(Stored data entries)
========================

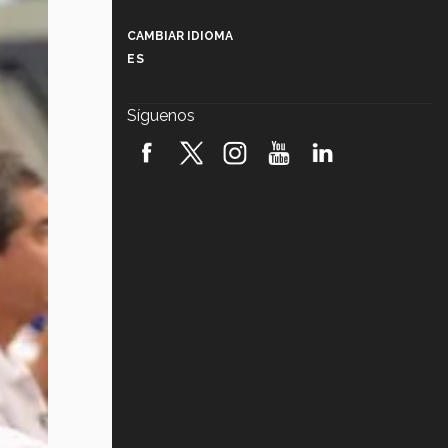
Más que un festival cultural: así es
la magia de VIBRART 2026 (video)
CAMBIAR IDIOMA
ES
Javier Guzmán: investigación con
impacto social (video)
Síguenos
¡México, en el top del mundial de
robótica FIRST 2026! (video)
Vida Tec: Pasión, disciplina y
básquetbol, con Gael Adame
(video)
¿Cómo es el Modelo Educativo
Tec? (video)
Vida Tec: Feminismo e Inteligencia
Artificial, Paola Ricaurte (video)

========================

- **WORK ITEM**
From the line containing "impacto social (video)" down to the last line of the records above, print every line exactly, with both ends kept.

- **SOLUTION TO THIS EXERCISE**
impacto social (video)
Síguenos
¡México, en el top del mundial de
robótica FIRST 2026! (video)
Vida Tec: Pasión, disciplina y
básquetbol, con Gael Adame
(video)
¿Cómo es el Modelo Educativo
Tec? (video)
Vida Tec: Feminismo e Inteligencia
Artificial, Paola Ricaurte (video)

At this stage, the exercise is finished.